» Work to complete:
Nothing in the records may be altered, so transcribe them exactly.
____ Raw data
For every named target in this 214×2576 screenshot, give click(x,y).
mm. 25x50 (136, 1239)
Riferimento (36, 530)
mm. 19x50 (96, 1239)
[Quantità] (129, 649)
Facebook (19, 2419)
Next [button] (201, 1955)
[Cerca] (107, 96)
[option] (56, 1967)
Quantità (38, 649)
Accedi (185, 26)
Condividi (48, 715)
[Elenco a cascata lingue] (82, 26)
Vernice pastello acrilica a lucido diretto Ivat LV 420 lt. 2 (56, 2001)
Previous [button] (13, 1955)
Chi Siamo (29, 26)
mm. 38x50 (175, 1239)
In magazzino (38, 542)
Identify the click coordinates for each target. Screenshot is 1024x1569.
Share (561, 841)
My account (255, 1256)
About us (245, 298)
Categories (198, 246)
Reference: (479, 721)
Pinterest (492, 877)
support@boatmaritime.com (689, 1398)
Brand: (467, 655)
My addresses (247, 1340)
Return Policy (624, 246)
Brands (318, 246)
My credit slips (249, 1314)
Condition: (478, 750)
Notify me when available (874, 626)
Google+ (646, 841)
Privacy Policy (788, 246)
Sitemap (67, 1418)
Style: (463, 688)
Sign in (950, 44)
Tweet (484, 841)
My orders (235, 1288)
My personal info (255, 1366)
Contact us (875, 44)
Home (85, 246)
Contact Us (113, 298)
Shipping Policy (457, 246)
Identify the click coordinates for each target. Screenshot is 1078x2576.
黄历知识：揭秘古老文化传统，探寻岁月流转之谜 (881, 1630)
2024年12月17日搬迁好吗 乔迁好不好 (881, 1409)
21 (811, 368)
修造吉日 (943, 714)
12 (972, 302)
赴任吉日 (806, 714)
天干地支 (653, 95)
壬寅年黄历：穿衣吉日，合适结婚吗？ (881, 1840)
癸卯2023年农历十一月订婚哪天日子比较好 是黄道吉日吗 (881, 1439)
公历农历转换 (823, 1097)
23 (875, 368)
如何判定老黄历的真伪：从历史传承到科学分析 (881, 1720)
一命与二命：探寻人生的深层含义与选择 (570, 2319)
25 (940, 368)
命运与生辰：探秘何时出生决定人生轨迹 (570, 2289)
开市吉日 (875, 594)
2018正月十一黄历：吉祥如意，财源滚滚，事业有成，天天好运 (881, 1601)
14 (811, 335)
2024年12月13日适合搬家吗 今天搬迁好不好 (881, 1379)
________
» Completed exercise:
For every named target in this 214×2576 screenshot, give click(x,y).
mm. 25x50 (136, 1239)
Riferimento (36, 530)
mm. 19x50 (96, 1239)
[Quantità] (129, 649)
Facebook (19, 2419)
Next [button] (201, 1955)
[Cerca] (107, 96)
[option] (56, 1967)
Quantità (38, 649)
Accedi (185, 26)
Condividi (48, 715)
[Elenco a cascata lingue] (82, 26)
Vernice pastello acrilica a lucido diretto Ivat LV 420 lt. 2 (56, 2001)
Previous [button] (13, 1955)
Chi Siamo (29, 26)
mm. 38x50 (175, 1239)
In magazzino (38, 542)
Identify the click coordinates for each target. Screenshot is 1024x1569.
Share (561, 841)
My account (255, 1256)
About us (245, 298)
Categories (198, 246)
Reference: (479, 721)
Pinterest (492, 877)
support@boatmaritime.com (689, 1398)
Brand: (467, 655)
My addresses (247, 1340)
Return Policy (624, 246)
Brands (318, 246)
My credit slips (249, 1314)
Condition: (478, 750)
Notify me when available (874, 626)
Google+ (646, 841)
Privacy Policy (788, 246)
Sitemap (67, 1418)
Style: (463, 688)
Sign in (950, 44)
Tweet (484, 841)
My orders (235, 1288)
My personal info (255, 1366)
Contact us (875, 44)
Home (85, 246)
Contact Us (113, 298)
Shipping Policy (457, 246)
Identify the click coordinates for each target. Screenshot is 1078x2576.
黄历知识：揭秘古老文化传统，探寻岁月流转之谜 (881, 1630)
2024年12月17日搬迁好吗 乔迁好不好 (881, 1409)
21 (811, 368)
修造吉日 (943, 714)
12 (972, 302)
赴任吉日 (806, 714)
天干地支 (653, 95)
壬寅年黄历：穿衣吉日，合适结婚吗？ (881, 1840)
癸卯2023年农历十一月订婚哪天日子比较好 是黄道吉日吗 (881, 1439)
公历农历转换 (823, 1097)
23 (875, 368)
如何判定老黄历的真伪：从历史传承到科学分析 (881, 1720)
一命与二命：探寻人生的深层含义与选择 (570, 2319)
25 (940, 368)
命运与生辰：探秘何时出生决定人生轨迹 (570, 2289)
开市吉日 (875, 594)
2018正月十一黄历：吉祥如意，财源滚滚，事业有成，天天好运 (881, 1601)
14 (811, 335)
2024年12月13日适合搬家吗 今天搬迁好不好 (881, 1379)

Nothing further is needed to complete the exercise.